● **Extracted records**:

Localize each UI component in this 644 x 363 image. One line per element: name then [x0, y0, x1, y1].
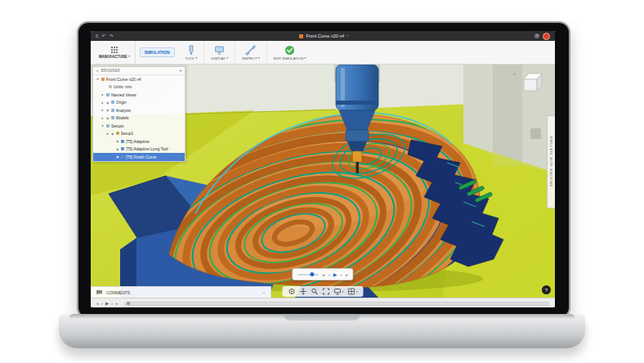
- workspace-label: MANUFACTURE: [99, 55, 127, 59]
- caret-expanded-icon[interactable]: ▾: [105, 132, 110, 136]
- tree-item-document[interactable]: ▾ Front Curve v20 v4: [93, 75, 185, 83]
- tree-item-origin[interactable]: ▸ ◉ Origin: [93, 99, 185, 107]
- user-avatar[interactable]: [543, 33, 550, 40]
- document-icon: [299, 34, 303, 38]
- browser-header[interactable]: « BROWSER ▾: [93, 67, 185, 75]
- redo-icon[interactable]: ↷: [110, 34, 114, 38]
- caret-collapsed-icon[interactable]: ▸: [101, 101, 105, 105]
- toolpath-icon: [121, 147, 124, 150]
- tree-item-named-views[interactable]: ▸ Named Views: [93, 91, 185, 99]
- navigation-bar: ▾ ▾: [282, 286, 363, 297]
- laptop-base: [59, 314, 585, 348]
- simulate-with-machine-tab[interactable]: SIMULATE WITH MACHINE: [547, 115, 555, 208]
- caret-expanded-icon[interactable]: ▾: [96, 77, 100, 81]
- caret-down-icon: ▾: [356, 290, 358, 294]
- toolbar-group-inspect[interactable]: INSPECT ▾: [235, 41, 267, 64]
- tree-item-analysis[interactable]: ▸ ◉ Analysis: [93, 106, 185, 114]
- display-settings-icon[interactable]: ▾: [333, 288, 343, 295]
- tree-item-operation-selected[interactable]: ◉ [T5] Finish Curve: [93, 153, 185, 161]
- caret-collapsed-icon[interactable]: ▸: [101, 116, 105, 120]
- skip-to-end-button[interactable]: »: [345, 272, 347, 277]
- timeline-skip-end-icon[interactable]: »: [115, 302, 118, 307]
- tree-label: [T5] Adaptive Long Tool: [126, 146, 168, 151]
- document-icon: [101, 78, 105, 81]
- orbit-icon[interactable]: [288, 288, 295, 295]
- folder-icon: [106, 124, 110, 128]
- tree-item-units[interactable]: Units: mm: [93, 83, 185, 92]
- visibility-eye-icon[interactable]: ◉: [106, 108, 110, 112]
- group-label: INSPECT: [242, 56, 257, 60]
- timeline-step-forward-icon[interactable]: ›: [111, 302, 113, 307]
- visibility-eye-icon[interactable]: ◉: [116, 147, 119, 151]
- home-view-icon[interactable]: ⌂: [512, 71, 516, 76]
- folder-icon: [106, 93, 110, 96]
- group-label: TOOL: [186, 56, 195, 60]
- tree-item-operation[interactable]: ◉ [T5] Adaptive Long Tool: [93, 146, 185, 154]
- step-forward-button[interactable]: ›: [340, 272, 342, 277]
- tree-label: Analysis: [116, 108, 132, 113]
- caret-collapsed-icon[interactable]: ▸: [101, 92, 105, 96]
- toolbar-group-tool[interactable]: TOOL ▾: [179, 41, 205, 64]
- timeline-step-back-icon[interactable]: ‹: [101, 302, 103, 307]
- ribbon-toolbar: MANUFACTURE ▾ SIMULATION TOOL ▾: [91, 41, 555, 65]
- fit-view-icon[interactable]: [322, 288, 329, 295]
- visibility-eye-icon[interactable]: ◉: [116, 139, 119, 143]
- sim-speed-slider[interactable]: [297, 274, 319, 276]
- document-title: Front Curve v20 v4: [306, 34, 344, 38]
- tree-label: Setups: [111, 123, 124, 128]
- timeline-track[interactable]: [124, 302, 549, 306]
- caret-down-icon: ▾: [347, 34, 348, 38]
- view-cube[interactable]: ⌂: [512, 69, 545, 94]
- timeline-play-icon[interactable]: ▶: [105, 302, 109, 307]
- help-glyph: ?: [545, 288, 548, 293]
- comments-bar[interactable]: COMMENTS ⌄: [91, 286, 271, 298]
- group-label: EXIT SIMULATION: [274, 56, 304, 60]
- tree-label: Named Views: [111, 92, 136, 97]
- timeline-marker[interactable]: [127, 302, 130, 305]
- play-button[interactable]: ▶: [333, 272, 338, 277]
- tree-label: [T5] Adaptive: [126, 139, 150, 144]
- tree-item-setup1[interactable]: ▾ ◉ Setup1: [93, 130, 185, 138]
- tree-label: Origin: [116, 100, 127, 105]
- workspace-grid-icon: [111, 47, 118, 53]
- right-tab-label: SIMULATE WITH MACHINE: [549, 136, 553, 187]
- zoom-icon[interactable]: [311, 288, 318, 295]
- setup-icon: [116, 132, 119, 135]
- caret-collapsed-icon[interactable]: ▸: [101, 108, 105, 112]
- caret-down-icon: ▾: [180, 69, 181, 73]
- expand-comments-icon[interactable]: ⌄: [262, 290, 266, 294]
- step-back-button[interactable]: ‹: [329, 272, 330, 277]
- help-button[interactable]: ?: [542, 285, 551, 294]
- comment-bubble-icon: [96, 289, 103, 296]
- skip-to-start-button[interactable]: «: [322, 272, 324, 277]
- laptop: ≡ ↶ ↷ Front Curve v20 v4 ▾ ?: [0, 0, 644, 363]
- grid-settings-icon[interactable]: ▾: [348, 288, 358, 295]
- tree-label: Models: [116, 115, 129, 120]
- caret-expanded-icon[interactable]: ▾: [101, 123, 105, 128]
- help-icon[interactable]: ?: [534, 34, 539, 38]
- undo-icon[interactable]: ↶: [102, 34, 106, 38]
- visibility-eye-icon[interactable]: ◉: [106, 116, 110, 120]
- monitor-icon: [214, 45, 225, 56]
- document-tab[interactable]: Front Curve v20 v4 ▾: [117, 34, 531, 38]
- workspace-switcher[interactable]: MANUFACTURE ▾: [94, 41, 136, 64]
- caret-down-icon: ▾: [304, 56, 306, 60]
- tree-item-setups[interactable]: ▾ Setups: [93, 122, 185, 130]
- tree-item-models[interactable]: ▸ ◉ Models: [93, 114, 185, 123]
- browser-header-label: BROWSER: [101, 69, 120, 73]
- visibility-eye-icon[interactable]: ◉: [106, 101, 110, 105]
- pan-icon[interactable]: [299, 288, 306, 295]
- tree-item-operation[interactable]: ◉ [T5] Adaptive: [93, 137, 185, 146]
- viewport: « BROWSER ▾ ▾ Front Curve v20 v4 Units: …: [91, 65, 555, 298]
- toolbar-group-display[interactable]: DISPLAY ▾: [204, 41, 235, 64]
- tree-label: Setup1: [121, 131, 134, 136]
- caret-down-icon: ▾: [258, 56, 260, 60]
- app-menu-icon[interactable]: ≡: [96, 34, 99, 38]
- visibility-eye-icon[interactable]: ◉: [116, 155, 119, 159]
- toolpath-icon: [121, 140, 124, 143]
- visibility-eye-icon[interactable]: ◉: [111, 132, 114, 136]
- toolbar-group-exit-simulation[interactable]: EXIT SIMULATION ▾: [267, 41, 313, 64]
- caret-down-icon: ▾: [195, 56, 197, 60]
- tab-simulation[interactable]: SIMULATION: [140, 47, 175, 57]
- timeline-skip-start-icon[interactable]: «: [96, 302, 99, 307]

● **The problem**:
Without the pictures, restate all of the entries above verbatim.

● **Answer to the problem**:
Localize each UI component in this 644 x 363 image. One line per element: name then [x0, y0, x1, y1].
- workspace-label: MANUFACTURE: [99, 55, 127, 59]
- caret-expanded-icon[interactable]: ▾: [105, 132, 110, 136]
- tree-item-document[interactable]: ▾ Front Curve v20 v4: [93, 75, 185, 83]
- tree-item-origin[interactable]: ▸ ◉ Origin: [93, 99, 185, 107]
- user-avatar[interactable]: [543, 33, 550, 40]
- document-icon: [299, 34, 303, 38]
- browser-header[interactable]: « BROWSER ▾: [93, 67, 185, 75]
- redo-icon[interactable]: ↷: [110, 34, 114, 38]
- caret-collapsed-icon[interactable]: ▸: [101, 101, 105, 105]
- toolpath-icon: [121, 147, 124, 150]
- tree-item-named-views[interactable]: ▸ Named Views: [93, 91, 185, 99]
- navigation-bar: ▾ ▾: [282, 286, 363, 297]
- laptop-base: [59, 314, 585, 348]
- simulate-with-machine-tab[interactable]: SIMULATE WITH MACHINE: [547, 115, 555, 208]
- caret-expanded-icon[interactable]: ▾: [96, 77, 100, 81]
- caret-down-icon: ▾: [356, 290, 358, 294]
- toolbar-group-inspect[interactable]: INSPECT ▾: [235, 41, 267, 64]
- tree-item-analysis[interactable]: ▸ ◉ Analysis: [93, 106, 185, 114]
- display-settings-icon[interactable]: ▾: [333, 288, 343, 295]
- tree-item-operation-selected[interactable]: ◉ [T5] Finish Curve: [93, 153, 185, 161]
- caret-collapsed-icon[interactable]: ▸: [101, 116, 105, 120]
- skip-to-end-button[interactable]: »: [345, 272, 347, 277]
- timeline-skip-end-icon[interactable]: »: [115, 302, 118, 307]
- tree-label: [T5] Adaptive Long Tool: [126, 146, 168, 151]
- document-icon: [101, 78, 105, 81]
- orbit-icon[interactable]: [288, 288, 295, 295]
- folder-icon: [106, 124, 110, 128]
- tree-item-units[interactable]: Units: mm: [93, 83, 185, 92]
- visibility-eye-icon[interactable]: ◉: [106, 108, 110, 112]
- group-label: INSPECT: [242, 56, 257, 60]
- timeline-step-forward-icon[interactable]: ›: [111, 302, 113, 307]
- visibility-eye-icon[interactable]: ◉: [116, 147, 119, 151]
- home-view-icon[interactable]: ⌂: [512, 71, 516, 76]
- folder-icon: [106, 93, 110, 96]
- group-label: TOOL: [186, 56, 195, 60]
- tree-item-operation[interactable]: ◉ [T5] Adaptive Long Tool: [93, 146, 185, 154]
- step-forward-button[interactable]: ›: [340, 272, 342, 277]
- tree-label: Analysis: [116, 108, 132, 113]
- caret-collapsed-icon[interactable]: ▸: [101, 92, 105, 96]
- toolbar-group-tool[interactable]: TOOL ▾: [179, 41, 205, 64]
- timeline-step-back-icon[interactable]: ‹: [101, 302, 103, 307]
- ribbon-toolbar: MANUFACTURE ▾ SIMULATION TOOL ▾: [91, 41, 555, 65]
- fit-view-icon[interactable]: [322, 288, 329, 295]
- visibility-eye-icon[interactable]: ◉: [116, 139, 119, 143]
- sim-speed-slider[interactable]: [297, 274, 319, 276]
- document-title: Front Curve v20 v4: [306, 34, 344, 38]
- tree-label: Setups: [111, 123, 124, 128]
- timeline-track[interactable]: [124, 302, 549, 306]
- caret-down-icon: ▾: [347, 34, 348, 38]
- view-cube[interactable]: ⌂: [512, 69, 545, 94]
- timeline-play-icon[interactable]: ▶: [105, 302, 109, 307]
- help-glyph: ?: [545, 288, 548, 293]
- comments-bar[interactable]: COMMENTS ⌄: [91, 286, 271, 298]
- group-label: EXIT SIMULATION: [274, 56, 304, 60]
- tree-label: Named Views: [111, 92, 136, 97]
- timeline-marker[interactable]: [127, 302, 130, 305]
- play-button[interactable]: ▶: [333, 272, 338, 277]
- tree-label: [T5] Adaptive: [126, 139, 150, 144]
- tree-item-setup1[interactable]: ▾ ◉ Setup1: [93, 130, 185, 138]
- tree-label: Origin: [116, 100, 127, 105]
- workspace-grid-icon: [111, 47, 118, 53]
- right-tab-label: SIMULATE WITH MACHINE: [549, 136, 553, 187]
- zoom-icon[interactable]: [311, 288, 318, 295]
- setup-icon: [116, 132, 119, 135]
- caret-collapsed-icon[interactable]: ▸: [101, 108, 105, 112]
- caret-down-icon: ▾: [180, 69, 181, 73]
- expand-comments-icon[interactable]: ⌄: [262, 290, 266, 294]
- step-back-button[interactable]: ‹: [329, 272, 330, 277]
- help-button[interactable]: ?: [542, 285, 551, 294]
- comment-bubble-icon: [96, 289, 103, 296]
- skip-to-start-button[interactable]: «: [322, 272, 324, 277]
- laptop: ≡ ↶ ↷ Front Curve v20 v4 ▾ ?: [0, 0, 644, 363]
- grid-settings-icon[interactable]: ▾: [348, 288, 358, 295]
- tree-label: Models: [116, 115, 129, 120]
- caret-expanded-icon[interactable]: ▾: [101, 123, 105, 128]
- help-icon[interactable]: ?: [534, 34, 539, 38]
- undo-icon[interactable]: ↶: [102, 34, 106, 38]
- visibility-eye-icon[interactable]: ◉: [106, 116, 110, 120]
- monitor-icon: [214, 45, 225, 56]
- document-tab[interactable]: Front Curve v20 v4 ▾: [117, 34, 531, 38]
- workspace-switcher[interactable]: MANUFACTURE ▾: [94, 41, 136, 64]
- caret-down-icon: ▾: [304, 56, 306, 60]
- tree-item-setups[interactable]: ▾ Setups: [93, 122, 185, 130]
- tree-item-models[interactable]: ▸ ◉ Models: [93, 114, 185, 123]
- browser-header-label: BROWSER: [101, 69, 120, 73]
- visibility-eye-icon[interactable]: ◉: [106, 101, 110, 105]
- pan-icon[interactable]: [299, 288, 306, 295]
- tree-item-operation[interactable]: ◉ [T5] Adaptive: [93, 137, 185, 146]
- viewport: « BROWSER ▾ ▾ Front Curve v20 v4 Units: …: [91, 65, 555, 298]
- toolbar-group-display[interactable]: DISPLAY ▾: [204, 41, 235, 64]
- tree-label: Setup1: [121, 131, 134, 136]
- caret-down-icon: ▾: [258, 56, 260, 60]
- app-menu-icon[interactable]: ≡: [96, 34, 99, 38]
- visibility-eye-icon[interactable]: ◉: [116, 155, 119, 159]
- toolpath-icon: [121, 140, 124, 143]
- visibility-eye-icon[interactable]: ◉: [111, 132, 114, 136]
- toolbar-group-exit-simulation[interactable]: EXIT SIMULATION ▾: [267, 41, 313, 64]
- caret-down-icon: ▾: [195, 56, 197, 60]
- tab-simulation[interactable]: SIMULATION: [140, 47, 175, 57]
- timeline-skip-start-icon[interactable]: «: [96, 302, 99, 307]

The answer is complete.